Lawyers and judges will need training in technology if they are to resolve business disputes in the 21st century, according to a High Court head of division. In the latest in a series of wake-up calls on the challenges and opportunities created by artificial intelligence and blockchain distributed ledger technology, Sir Geoffrey Vos, chancellor of the High Court said it is ‘remarkable’ that legal basic training has changed little in the 45 years since he began reading law at university.
In the near future, he said, lawyers will need to understand technology, ‘not so as to become computer code experts themselves, but so as to be able to resolve a dispute arising from a transaction on the blockchain that some argue will not require any legal foundation at all’.
Vos also told the Foundation for Science and Technology that the commercial courts would have to do more to provide effective dispute resolution services in an increasingly competititve world. This includes moving away from the traditional physical hearing. ‘I am sure that some preliminary or interlocutory issues could quite easily be resolved entirely justly without gathering all the parties at a physical hearing weeks or months after the case has begun,’ he said. ‘The lawyers’ task in business disputes should be to simplify the issues to enable them to be resolved in the most appropriate cost-effective manner.’
‘We are probably too hidebound by our procedural rules and our long-established practices,’ Vos said. ‘Greater flexibility and imagination could cut through the most difficult questions and mean that oral evidence at a synchronous hearing could become the exception rather than the rule.’ More participative judges, ‘asking questions, directing evidence and resolving cases stage by stage… could probably resolve or decide the majority of even lengthy trials by an iterative online process’.
Vos also enthused about the possibilities of ‘telepresence’ videoconferencing. ‘Those who that have participated in a telepresence meeting will know that you see the other participants, often physically present in several different countries, seemingly sitting across the table from you,’ he said.
However he said this vision for virtual justice came with two caveats.

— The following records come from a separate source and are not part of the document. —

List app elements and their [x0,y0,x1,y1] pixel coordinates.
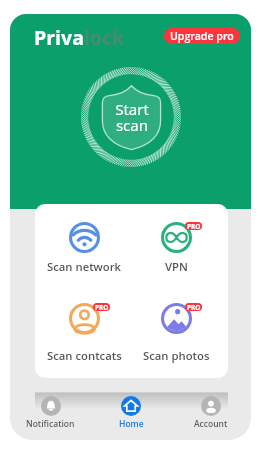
button[interactable]: PRO [131,303,221,364]
button[interactable]: PRO [131,222,221,275]
button[interactable]: Account [171,394,251,430]
button[interactable]: Notification [10,394,91,430]
staticText: PRO [95,303,109,311]
staticText: VPN [165,259,188,274]
staticText: Scan contcats [47,348,122,363]
staticText: Scan network [47,259,122,274]
staticText: Notification [26,418,75,430]
button[interactable]: Start scan [102,85,161,150]
staticText: Scan photos [143,348,210,363]
staticText: Upgrade pro [170,29,234,43]
staticText: PRO [187,222,201,230]
staticText: Start scan [115,99,149,136]
button[interactable]: PRO [39,303,129,364]
button[interactable]: Scan network [39,222,129,275]
button[interactable]: Home [91,394,171,430]
staticText: Home [119,418,144,430]
staticText: Priva [34,24,84,51]
staticText: lock [84,24,125,51]
staticText: Account [194,418,228,430]
staticText: PRO [187,303,201,311]
button[interactable]: Upgrade pro [164,28,240,44]
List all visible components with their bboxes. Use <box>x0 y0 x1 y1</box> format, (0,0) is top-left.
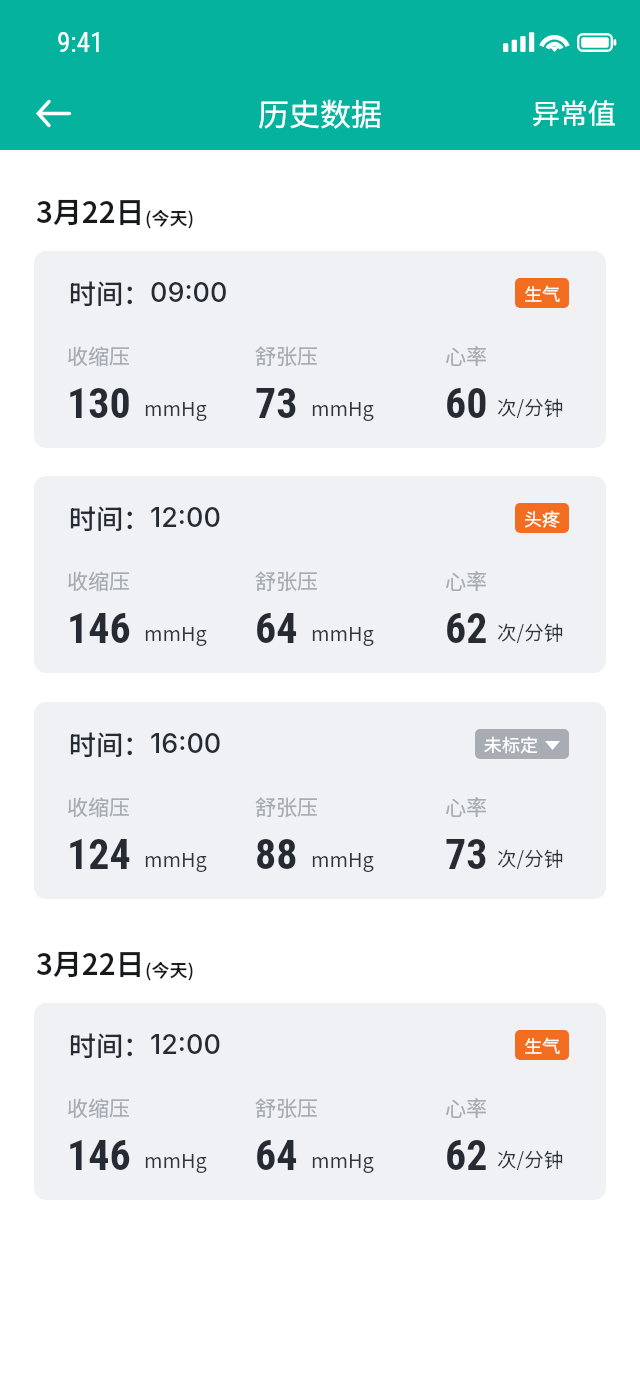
staticText: 心率 <box>445 565 487 595</box>
staticText: 收缩压 <box>67 791 130 821</box>
staticText: 88 <box>255 830 298 879</box>
staticText: mmHg <box>144 618 207 647</box>
button[interactable]: 生气 <box>515 1030 569 1060</box>
staticText: 历史数据 <box>258 90 382 135</box>
staticText: (今天) <box>145 956 195 982</box>
staticText: 62 <box>445 604 488 653</box>
staticText: 次/分钟 <box>497 392 564 420</box>
staticText: 73 <box>445 830 488 879</box>
staticText: 64 <box>255 604 298 653</box>
button[interactable]: 时间： <box>34 476 606 673</box>
staticText: 舒张压 <box>255 340 318 370</box>
staticText: 舒张压 <box>255 565 318 595</box>
staticText: mmHg <box>311 393 374 422</box>
staticText: 时间： <box>69 724 150 763</box>
staticText: 次/分钟 <box>497 617 564 645</box>
staticText: 130 <box>67 379 131 428</box>
staticText: mmHg <box>311 1145 374 1174</box>
staticText: 收缩压 <box>67 1092 130 1122</box>
staticText: 未标定 <box>484 731 538 757</box>
staticText: 3月22日 <box>36 189 145 231</box>
staticText: 舒张压 <box>255 791 318 821</box>
staticText: 124 <box>67 830 131 879</box>
staticText: (今天) <box>145 204 195 230</box>
staticText: 心率 <box>445 1092 487 1122</box>
staticText: 3月22日 <box>36 941 145 983</box>
staticText: 时间： <box>69 1025 150 1064</box>
staticText: 146 <box>67 604 131 653</box>
staticText: 头疼 <box>524 505 560 531</box>
staticText: 生气 <box>524 1032 560 1058</box>
button[interactable]: 时间： <box>34 251 606 448</box>
staticText: 9:41 <box>57 27 104 59</box>
staticText: mmHg <box>311 844 374 873</box>
staticText: mmHg <box>144 844 207 873</box>
staticText: 时间： <box>69 498 150 537</box>
staticText: 次/分钟 <box>497 1144 564 1172</box>
staticText: 62 <box>445 1131 488 1180</box>
button[interactable]: 生气 <box>515 278 569 308</box>
staticText: 64 <box>255 1131 298 1180</box>
staticText: 异常值 <box>532 92 617 133</box>
staticText: 时间： <box>69 273 150 312</box>
button[interactable]: 时间： <box>34 702 606 899</box>
staticText: mmHg <box>144 1145 207 1174</box>
button[interactable]: 异常值 <box>512 78 640 147</box>
staticText: 次/分钟 <box>497 843 564 871</box>
staticText: 心率 <box>445 791 487 821</box>
staticText: 12:00 <box>150 1028 221 1061</box>
button[interactable]: Back <box>17 77 89 149</box>
staticText: 生气 <box>524 280 560 306</box>
staticText: 收缩压 <box>67 340 130 370</box>
button[interactable]: 未标定 <box>475 729 569 759</box>
staticText: 心率 <box>445 340 487 370</box>
button[interactable]: 头疼 <box>515 503 569 533</box>
staticText: 60 <box>445 379 488 428</box>
staticText: mmHg <box>311 618 374 647</box>
staticText: mmHg <box>144 393 207 422</box>
staticText: 146 <box>67 1131 131 1180</box>
button[interactable]: 时间： <box>34 1003 606 1200</box>
staticText: 16:00 <box>150 727 222 760</box>
staticText: 12:00 <box>150 501 221 534</box>
staticText: 收缩压 <box>67 565 130 595</box>
staticText: 舒张压 <box>255 1092 318 1122</box>
staticText: 73 <box>255 379 298 428</box>
staticText: 09:00 <box>150 276 228 309</box>
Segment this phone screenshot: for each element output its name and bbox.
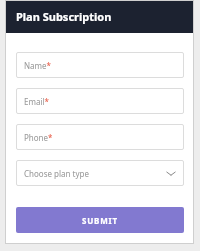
button[interactable]: Name* (16, 52, 184, 78)
button[interactable]: Choose plan type (16, 160, 184, 186)
staticText: SUBMIT (82, 215, 118, 226)
button[interactable]: Phone* (16, 124, 184, 150)
staticText: Phone* (24, 132, 53, 143)
staticText: Email* (24, 96, 49, 107)
staticText: Plan Subscription (16, 9, 112, 24)
staticText: Name* (24, 60, 51, 71)
button[interactable]: Submit (16, 207, 184, 233)
staticText: Choose plan type (24, 168, 89, 179)
button[interactable]: Email* (16, 88, 184, 114)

The first is cost: ‘simultaneous transcription services and the case management systems that allow for paperless trials are expensive and, at the moment, are paid for by the parties’, he noted. ‘It is important to ensure that we consider how digital processes can be made available to business litigants in the biggest cases as well as the smaller ones.’
A second caveat is the need to respect ‘a number of core principles of our justice system’ – in particular, open justice. ‘If court hearings were no longer to be the norm, we would need to find ways of ensuring appropriate public access to the digital judicial process. Under no circumstances can justice be delivered behind closed doors.’